Asylum seekers and refugees struggle to gain sanctuary under widely varying legal frameworks around the “Western” world. In the United States a few highly publicized cases, notably those of Kassindja and of Abankwah, have served to crystallize the conditions under which a woman can be granted political asylum if claiming to fear FGM for herself or her children if returned “home.” Additionally recent 9th Circuit Court of Appeals ruling, in the case of Mohamed v. Gonsalez, dramatically widens the grounds for FGM-related asylum.
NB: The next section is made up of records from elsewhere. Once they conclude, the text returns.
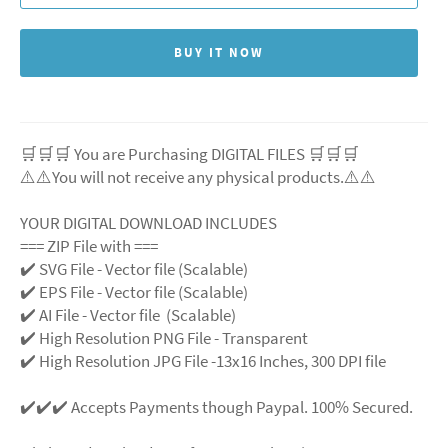
BUY IT NOW
🛒🛒🛒 You are Purchasing DIGITAL FILES 🛒🛒🛒
⚠️⚠️You will not receive any physical products.⚠️
⚠️
YOUR DIGITAL DOWNLOAD INCLUDES
=== ZIP File with ===
✔️ SVG File
- Vector file (Scalable)
✔️ EPS File - Vector file (Scalable)
✔️ AI File - Vector file (Scalable)
✔️ High Resolution PNG File - Transparent
✔️ High Resolution JPG File -13x16 Inches, 300 DPI file
✔️✔️✔️ Accepts Payments though Paypal. 100% Secured.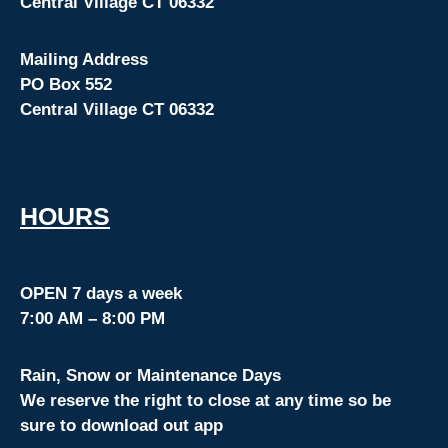
Central Village CT 06332
Mailing Address
PO Box 552
Central Village CT 06332
HOURS
OPEN 7 days a week
7:00 AM – 8:00 PM
Rain, Snow or Maintenance Days
We reserve the right to close at any time so be
sure to download out app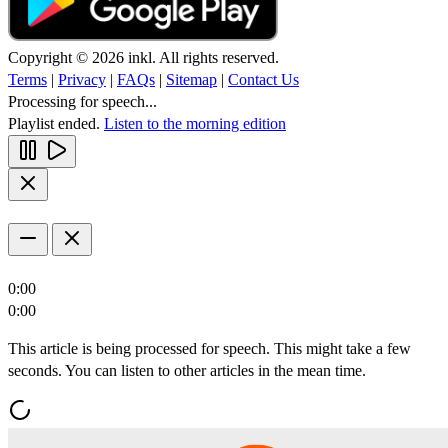
Copyright © 2026 inkl. All rights reserved.
Terms
|
Privacy
|
FAQs
|
Sitemap
|
Contact Us
Processing for speech...
Playlist ended.
Listen to the morning edition
0:00
0:00
This article is being processed for speech. This might take a few
seconds. You can listen to other articles in the mean time.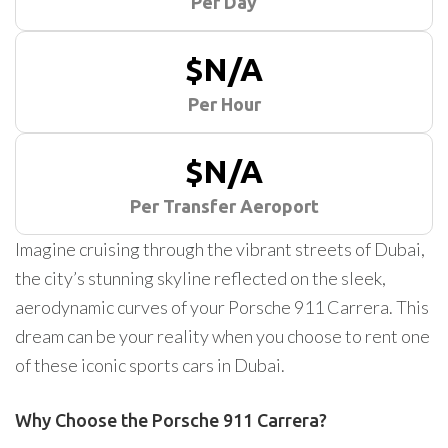
Per Day
$N/A
Per Hour
$N/A
Per Transfer Aeroport
Imagine cruising through the vibrant streets of Dubai,
the city’s stunning skyline reflected on the sleek,
aerodynamic curves of your Porsche 911 Carrera. This
dream can be your reality when you choose to rent one
of these iconic sports cars in Dubai.
Why Choose the Porsche 911 Carrera?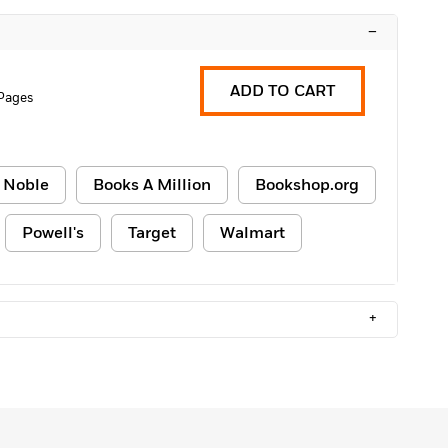
–
ADD TO CART
 Pages
 Noble
Books A Million
Bookshop.org
Powell's
Target
Walmart
+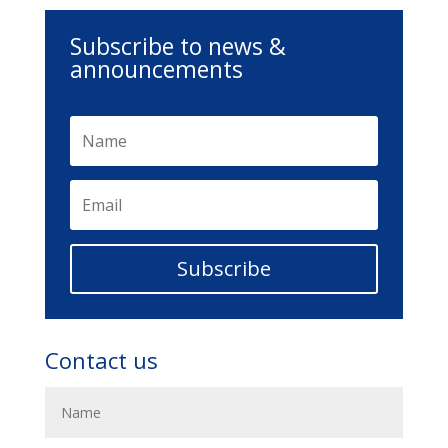
Subscribe to news &
announcements
Subscribe
Contact us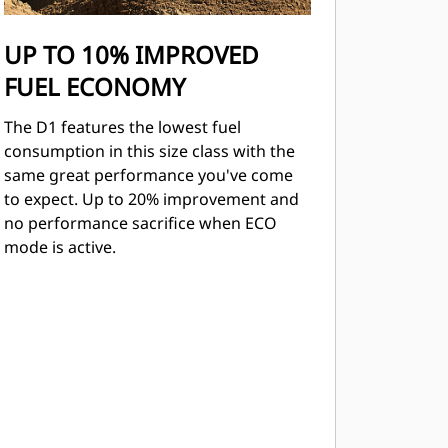
UP TO 10% IMPROVED
FUEL ECONOMY
The D1 features the lowest fuel
consumption in this size class with the
same great performance you've come
to expect. Up to 20% improvement and
no performance sacriﬁce when ECO
mode is active.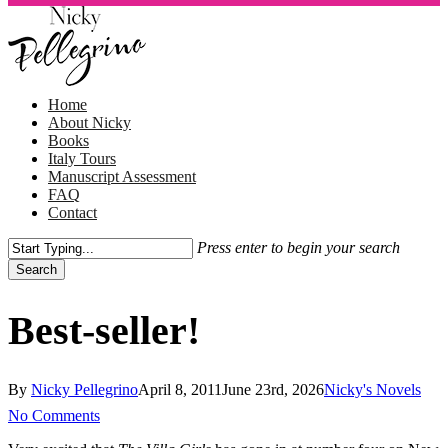
Skip
to
main
content
Menu
Home
About Nicky
Books
Italy Tours
Manuscript Assessment
FAQ
Contact
Press enter to begin your search
Search
Close
Search
Best-seller!
By
Nicky Pellegrino
April 8, 2011
June 23rd, 2026
Nicky's Novels
No Comments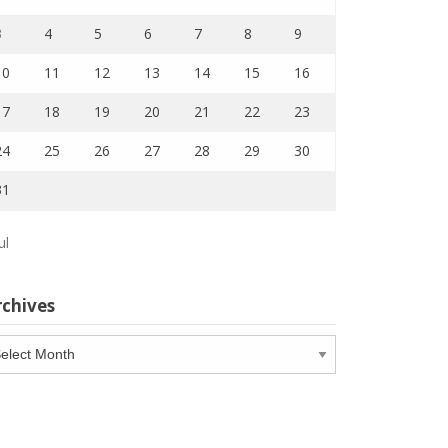
3
4
5
6
7
8
9
10
11
12
13
14
15
16
17
18
19
20
21
22
23
24
25
26
27
28
29
30
31
ul
rchives
chives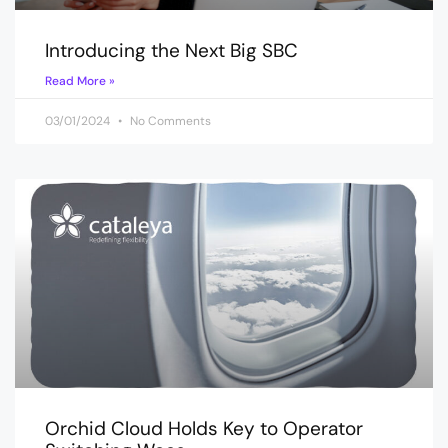
Introducing the Next Big SBC
Read More »
03/01/2024
No Comments
Orchid Cloud Holds Key to Operator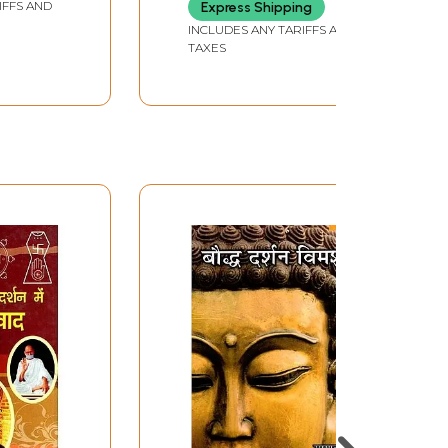
IFFS AND
Express Shipping
INCLUDES ANY TARIFFS AND
TAXES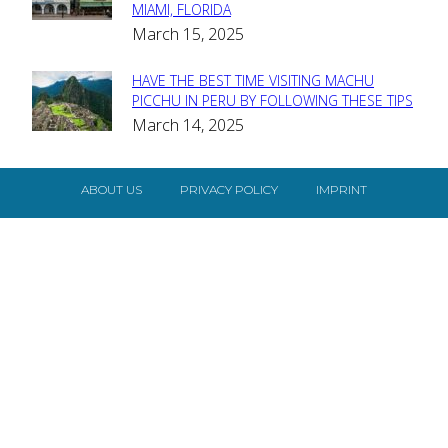
MIAMI, FLORIDA
Heading
March 15, 2025
HAVE THE BEST TIME VISITING MACHU
Section
PICCHU IN PERU BY FOLLOWING THESE TIPS
March 14, 2025
Heading
ABOUT US
PRIVACY POLICY
IMPRINT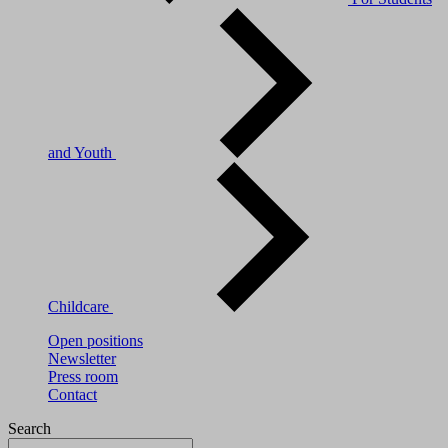
and Youth
Childcare
Open positions
Newsletter
Press room
Contact
Search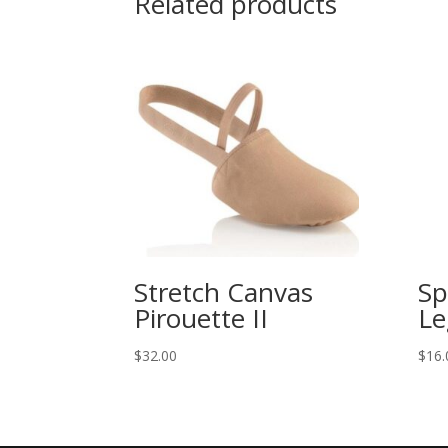
Related products
Stretch Canvas
Sp
Pirouette II
Le
$
32.00
$
16.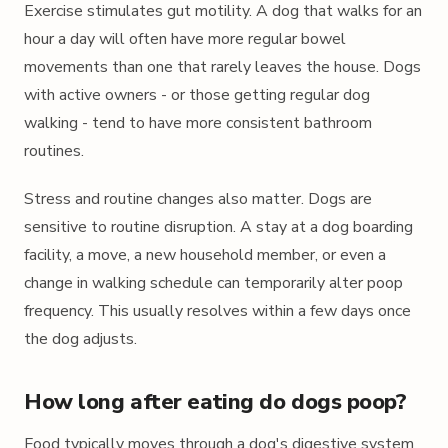
Exercise stimulates gut motility. A dog that walks for an
hour a day will often have more regular bowel
movements than one that rarely leaves the house. Dogs
with active owners - or those getting regular dog
walking - tend to have more consistent bathroom
routines.
Stress and routine changes also matter. Dogs are
sensitive to routine disruption. A stay at a dog boarding
facility, a move, a new household member, or even a
change in walking schedule can temporarily alter poop
frequency. This usually resolves within a few days once
the dog adjusts.
How long after eating do dogs poop?
Food typically moves through a dog's digestive system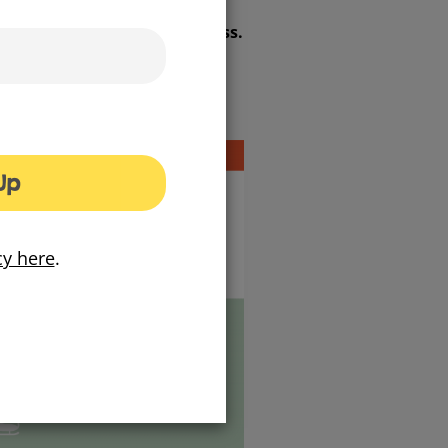
gas pipes to home or business.
Up
cy here
.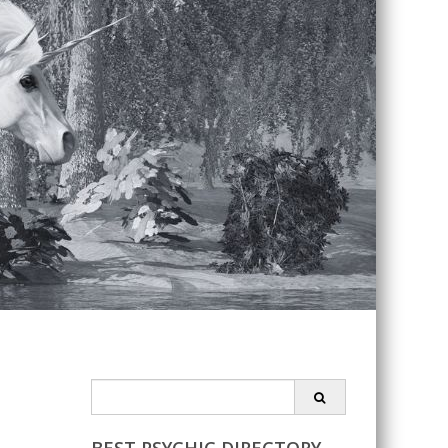
Search
for: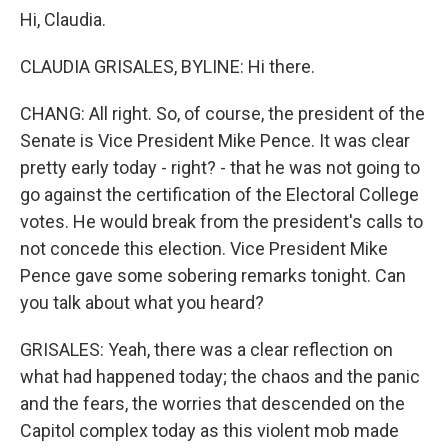
Hi, Claudia.
CLAUDIA GRISALES, BYLINE: Hi there.
CHANG: All right. So, of course, the president of the
Senate is Vice President Mike Pence. It was clear
pretty early today - right? - that he was not going to
go against the certification of the Electoral College
votes. He would break from the president's calls to
not concede this election. Vice President Mike
Pence gave some sobering remarks tonight. Can
you talk about what you heard?
GRISALES: Yeah, there was a clear reflection on
what had happened today; the chaos and the panic
and the fears, the worries that descended on the
Capitol complex today as this violent mob made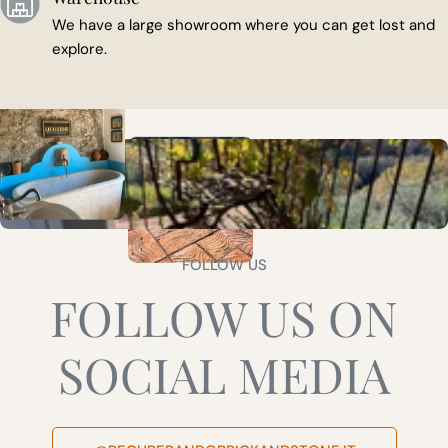
We have a large showroom where you can get lost and
explore.
FOLLOW US
FOLLOW US ON
SOCIAL MEDIA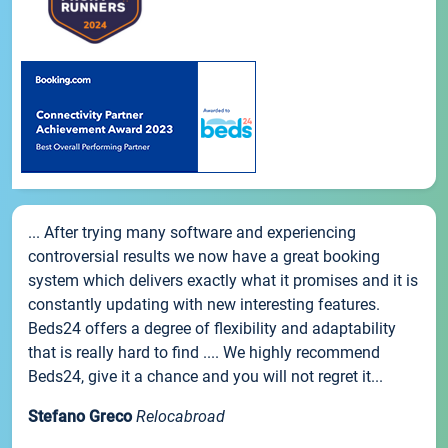
... After trying many software and experiencing
controversial results we now have a great booking
system which delivers exactly what it promises and it is
constantly updating with new interesting features.
Beds24 offers a degree of flexibility and adaptability
that is really hard to find .... We highly recommend
Beds24, give it a chance and you will not regret it...
Stefano Greco
Relocabroad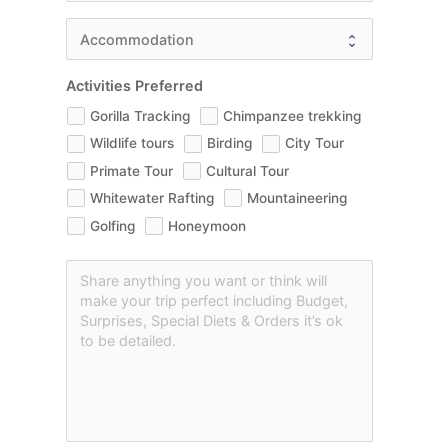
Activities Preferred
Gorilla Tracking
Chimpanzee trekking
Wildlife tours
Birding
City Tour
Primate Tour
Cultural Tour
Whitewater Rafting
Mountaineering
Golfing
Honeymoon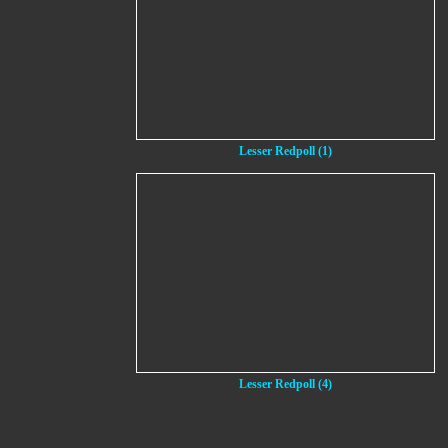
Lesser Redpoll (1)
Lesser Redpoll (4)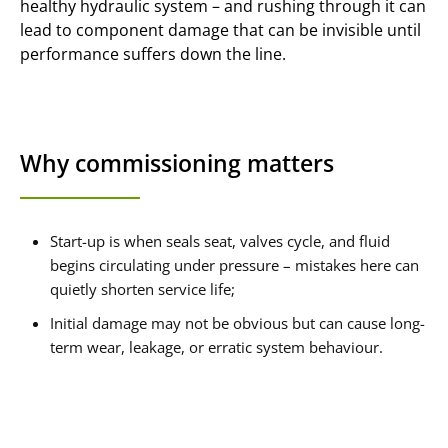
healthy hydraulic system – and rushing through it can
lead to component damage that can be invisible until
performance suffers down the line.
Why commissioning matters
Start-up is when seals seat, valves cycle, and fluid
begins circulating under pressure – mistakes here can
quietly shorten service life;
Initial damage may not be obvious but can cause long-
term wear, leakage, or erratic system behaviour.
It was determined that already having suffered genital mutilation constitutes ongoing persecution (in a previous, similar ruling, the Court ruled that having been made to undergo forced sterilization constitutes ongoing persecution, as well), thus making many more women potentially eligible..
While some commentators worry that this will “open the floodgates” for immigration of Africans, others point out that it is going to be the exceptional African woman who has the opportunity to travel to the west to seek asylum based on FGM.

Learning objectives:

  • To understand the context and consequences of enacting legislation that specifically bans FGC
  • To discuss the role and responsibility of foreign governments in protecting African women from FGC

Readings:

Shell-Duncan, B. and Hernlund, Y. Legislating Change? Responses to Criminalization of Female Genital Cutting in Africa.

Kratz, C. (in press) Seeking Asylum, Debating Values and Setting Precedents in the 1990s: The Cases of Kassindja and Abankwah in the United States. In (Hernlund, Y., and Shell-Duncan, B., eds.): Transcultural Bodies: Female Genital Cutting in Global Context.

National Immigration Law Center (2005) 9th Circut finds that female genital mutilation constitutes ongoing persecution. Immigrants’ Rights Update 19:2.